Kullanılan kaynakların ezici çoğunluğu 1960'lar ve 1970'lere ait olduğundan, bu
rapor, fenomenin en çok dikkat çektiği ve tartışıldığı bu tarihsel döneme
odaklanmaktadır.
Bu olağanüstü iddiaların, hararetli tartışmaların
ve sarsılmaz inançların ardındaki gerçekleri anlamak için, öncelikle bu
fenomenin merkezindeki figürleri ve onların iddia ettikleri şaşırtıcı
yöntemleri daha yakından tanımak gerekmektedir.
2.0 İddiaların Odağındaki Şifacılar ve Yöntemleri
Fenomeni ve yol açtığı küresel tartışmayı anlamak
için, önce bu hareketin merkezindeki figürlerle tanışmak gerekir. Bu hareket,
iki merkezi ancak birbirine zıt figür tarafından tanımlanıyordu: Spiritüalist
hareketin dini ritüellerine derinden bağlı olan Eleuterio Terte ve Batılı
ziyaretçiler için özellikle çekici olan daha "bilimsel" ve seküler
bir kimlik geliştiren genç, bağımsız bir figür olan Antonio "Tony"
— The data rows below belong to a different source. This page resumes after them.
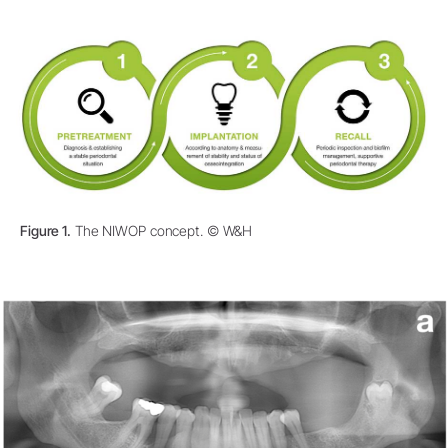
Figure 1.
The NIWOP concept. © W&H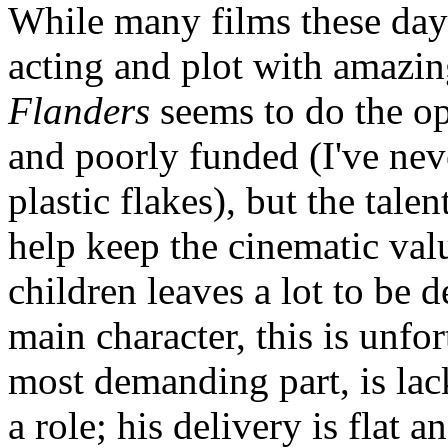
While many films these days
acting and plot with amazing
Flanders
seems to do the op
and poorly funded (I've nev
plastic flakes), but the tale
help keep the cinematic valu
children leaves a lot to be d
main character, this is unfo
most demanding part, is lack
a role; his delivery is flat 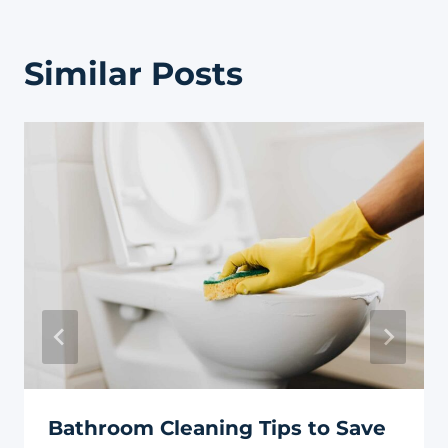
Similar Posts
Bathroom Cleaning Tips to Save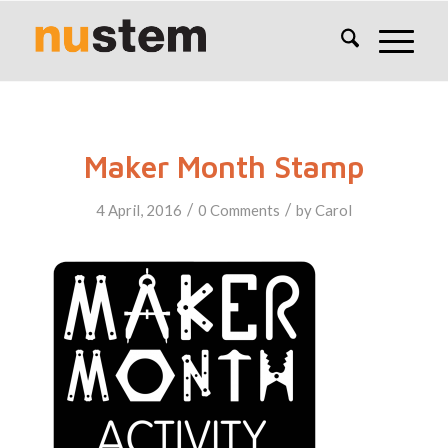
Maker Month Stamp
/
/
4 April, 2016
0 Comments
by
Carol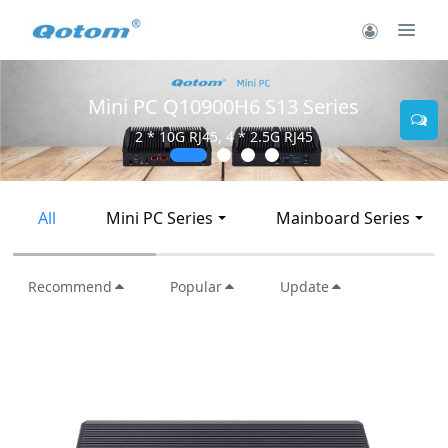
Mini PC Q30900SE S13 Series
2 * 10G SFP+, 6 * 2.5G RJ45
All
Mini PC Series
Mainboard Series
Recommend
Popular
Update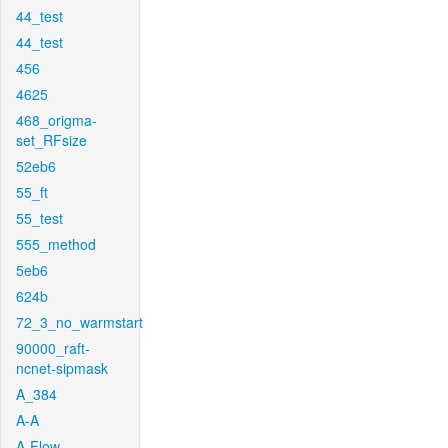
44_test
44_test
456
4625
468_origma-
set_RFsize
52eb6
55_ft
55_test
555_method
5eb6
624b
72_3_no_warmstart
90000_raft-
ncnet-sipmask
A_384
A-A
A-Flow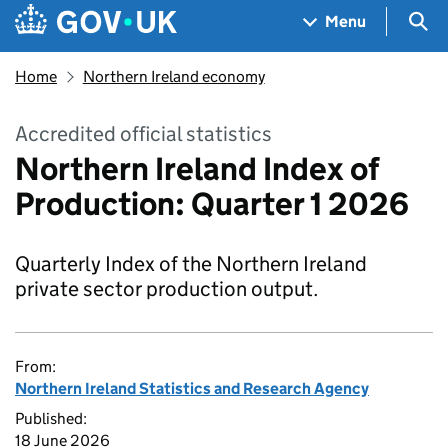
Skip to main content
Navigation menu
Sea
Menu
Home
Northern Ireland economy
Accredited official statistics
Northern Ireland Index of
Production: Quarter 1 2026
Quarterly Index of the Northern Ireland
private sector production output.
From:
Northern Ireland Statistics and Research Agency
Published:
18 June 2026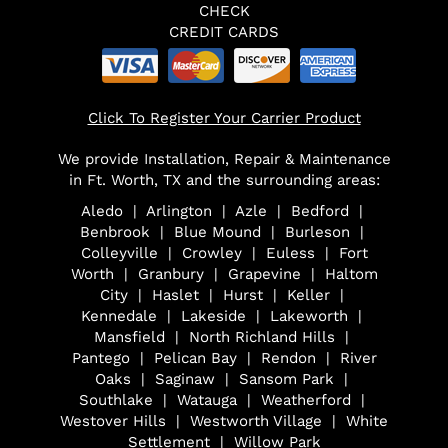
CHECK
CREDIT CARDS
Click To Register Your Carrier Product
We provide Installation, Repair & Maintenance
in Ft. Worth, TX and the surrounding areas:
Aledo | Arlington | Azle | Bedford |
Benbrook | Blue Mound | Burleson |
Colleyville | Crowley | Euless | Fort
Worth | Granbury | Grapevine | Haltom
City | Haslet | Hurst | Keller |
Kennedale | Lakeside | Lakeworth |
Mansfield | North Richland Hills |
Pantego | Pelican Bay | Rendon | River
Oaks | Saginaw | Sansom Park |
Southlake | Watauga | Weatherford |
Westover Hills | Westworth Village | White
Settlement | Willow Park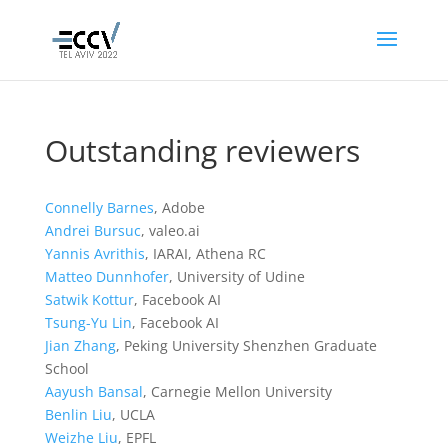
Outstanding reviewers
Connelly Barnes
, Adobe
Andrei Bursuc
, valeo.ai
Yannis Avrithis
, IARAI, Athena RC
Matteo Dunnhofer
, University of Udine
Satwik Kottur
, Facebook AI
Tsung-Yu Lin
, Facebook AI
Jian Zhang
, Peking University Shenzhen Graduate
School
Aayush Bansal
, Carnegie Mellon University
Benlin Liu
, UCLA
Weizhe Liu
, EPFL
Agpaoa. Onların yöntemlerini ve felsefelerini anlamak, olgunun neden aynı anda
hem büyük bir umut hem de derin bir şüphe uyandırdığını kavramak için temel bir
adımdır.
Anahtar Şifacılar ve Profilleri
Fenomen, birkaç kilit ismin etrafında
şekillenmiştir. Her biri farklı bir yaklaşıma sahip olsa da, iddialarının özü
aynı kalmıştır.
- Antonio "Tony" Agpaoa: Şüphesiz hareketin en ünlü
ve en tartışmalı figürüdür. Henüz dokuz yaşındayken kendisini eğiten
"Koruyucu" adını verdiği ilahi bir güç tarafından
yönlendirildiğini iddia eden Agpaoa, diğer Spiritüalist gruplardan
bağımsız hareket etmiştir. Kendisini dini ritüellerden arındırarak daha
"bilimsel" bir yaklaşıma sahip olduğunu belirtmiş ve bu sayede
Batılı gözlemcilerin daha fazla ilgisini çekmiştir.
- Eleuterio Terte:
Agpaoa'nın aksine, Filipinler'deki Spiritüalist hareketle ("Union
Espiritista Cristiana de Filipinas") derin bağları olan bir
şifacıdır. Terte'nin seansları, ilahiler, dualar ve yoğun dini törenler
eşliğinde gerçekleşirdi. Ameliyatları, Tanrı'nın ve ruhların bir tezahürü
olarak görülürdü.
- Diğer Önemli İsimler: Blanche,
Jose Mercado ve Placido Palitayan gibi şifacılar da Spiritüalist hareket
içinde önemli roller üstlenmişlerdir. Bu isimler, genellikle dini
topluluklar içinde çalışmış ve Terte'ninkine benzer yöntemler
kullanmışlardır. Ancak bu Spiritüalist grupların bile kendi içlerinde bir
ayrım yaptığını belirtmek gerekir; onlar da aralarındaki
"sahtekârları" (fakers) kınamış ve şifa yeteneğinin
ticarileştirilmesine karşı katı kurallar koymuşlardır.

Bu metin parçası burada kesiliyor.